When someone asks, “How are you?”, how do you respond? Do you tell them you’re doing great, even though you’re really exhausted inside?
Feeling tired or run-down from time to time is a normal part of modern life. But feeling tired all the time – every day, all day – is not so normal. In fact, it can severely impact on your physical and mental health. It’s time to think about what might be making you so tired.
One of the most common causes of tiredness and adrenal fatigue is STRESS.
Stress is how you react to situations that you perceive to be threatening or dangerous. When your brain senses this kind of situation, it sets off a chain of chemical reactions that protect your body from harm; this is called the stress response, or more commonly ‘fight or flight’.
Your heart rate increases; your breathing quickens; your blood pressure rises; your muscles become tense. Other systems that are not immediately needed, such as digestion and immunity, slow down. Your body is preparing itself to run away from the threat.
What Is Chronic Stress?
Unlike acute stress, chronic stress can go on for weeks, months or even years. It can feel like unrelenting pressure that consumes your mind, body and soul. It might be caused by your job, your relationship, your finances, or any number of different factors. Long term, this type of stress can lead to wear and tear on the body.
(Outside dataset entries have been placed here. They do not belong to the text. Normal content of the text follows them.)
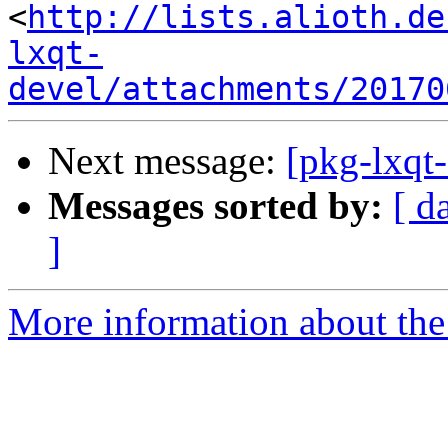
<
http://lists.alioth.de
lxqt-
devel/attachments/20170
Next message:
[pkg-lxqt-
Messages sorted by:
[ d
]
More information about the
Over time, the endocrine system response to chronic stress results in a high level of hormones circulating in the bloodstream. The effects of this include high blood pressure, muscle tissue damage, suppression of the immune system, inhibited growth and long-term impact on mental health. Heart disease, high cholesterol, type II diabetes, and depression have all been linked to chronic stress.
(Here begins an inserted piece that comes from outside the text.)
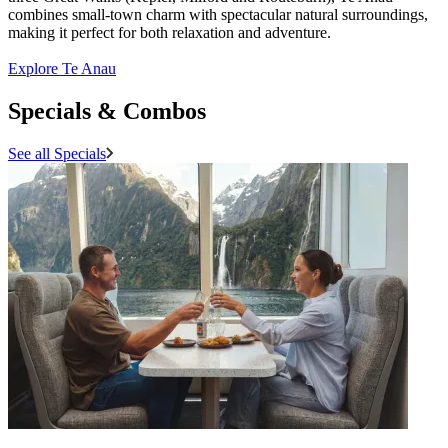
combines small-town charm with spectacular natural surroundings,
making it perfect for both relaxation and adventure.
Explore Te Anau
Specials & Combos
See all Specials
One of the most prominent symptoms of chronic stress is constant fatigue. If you’re one of those people who is always tired, ask yourself now: are you facing chronic stress?
Symptoms Of Stress-Related Tiredness
While feeling tired or sleepy is the main symptom of chronic stress, it is also associated with several other symptoms, including:
- Muscle soreness or weakness
- Headaches or migraines
- Feeling snappy, irritable or moody
- Light-headedness, blurred vision or dizziness
- Poor appetite
- Poor memory
- Short attention span or inability to concentrate
- Low mood or feelings of hopelessness
- Lack of motivation
Why Chronic Stress Makes You Tired
When the stress response continues over a long period of time, it can affect you in different ways:
Stress causes adrenaline to start pumping in order to prepare your body for “fight or flight.” The adrenal glands flood your body with energy so that, when the time comes, you’ll be able to run away from the tiger chasing you. But when nothing happens – as is the case with most modern-day stress – that adrenaline runs out, causing you to crash.
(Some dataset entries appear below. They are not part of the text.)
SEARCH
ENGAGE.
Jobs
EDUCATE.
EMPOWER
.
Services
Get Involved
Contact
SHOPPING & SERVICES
It’s similar to drinking a pot of coffee in a short space of time: after the initial energy burst, you suddenly feel severely fatigued.
The Muscle Strain
Stress causes your muscles to tense up, ready to leap into action. The body uses a lot of energy to keep muscles in that tense state and, if they stay that way for hours on end, they’re going to get tired. You’ll find your whole body feels drained, and your muscles seem to ache and burn all over.
The Mental Fatigue
As well as straining your body physically, stress puts strain on your brain, too. When stressed, your brain is highly alert and trying to process all those thoughts and messages. All that activity is just as draining as physical exertion – so it’s no wonder that you feel mentally exhausted.
The Coping Mechanism
Once the body has been running at top speed for a while, it realizes that the only way it’ll get any rest is to MAKE you feel tired. After all, it’s when you’re tired that you actually slow down. Tiredness forces you to look for ways to rest, which makes it a potential coping mechanism that the body will turn to next time it’s stressed.
Dealing With Chronic Stress
If you can identify with the above symptoms as the causes of your tiredness, it’s time to take action.
Think carefully about what is causing your stress: work, family, health, a certain person or situation? In some cases, you won’t be able to avoid the ‘stressor’ entirely. What matters is taking steps to minimize the impact it has on your life. This is something you can discuss with a friend, counselor, or medical professional. You can also find lots of guidance in the program that Dr Wood and I created – The Adrenal Fatigue Solution.
Remember, chronic stress won’t go away by itself – it needs to be addressed by YOU.